*YOUR TASK*: What you return should be exactly the lines from the one containing "praticidade e resultados" down to the final line of the listing, with nothing else.
___ RECORDS PROVIDED ___
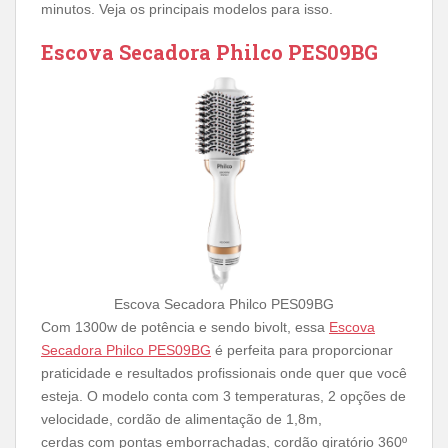
minutos. Veja os principais modelos para isso.
Escova Secadora Philco PES09BG
Escova Secadora Philco PES09BG
Com 1300w de potência e sendo bivolt, essa
Escova
Secadora Philco PES09BG
é perfeita para proporcionar
praticidade e resultados profissionais onde quer que você
esteja. O modelo conta com 3 temperaturas, 2 opções de
velocidade, cordão de alimentação de 1,8m,
cerdas com pontas emborrachadas, cordão giratório 360º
___
*RESPONSE TO THIS TASK*:
praticidade e resultados profissionais onde quer que você
esteja. O modelo conta com 3 temperaturas, 2 opções de
velocidade, cordão de alimentação de 1,8m,
cerdas com pontas emborrachadas, cordão giratório 360º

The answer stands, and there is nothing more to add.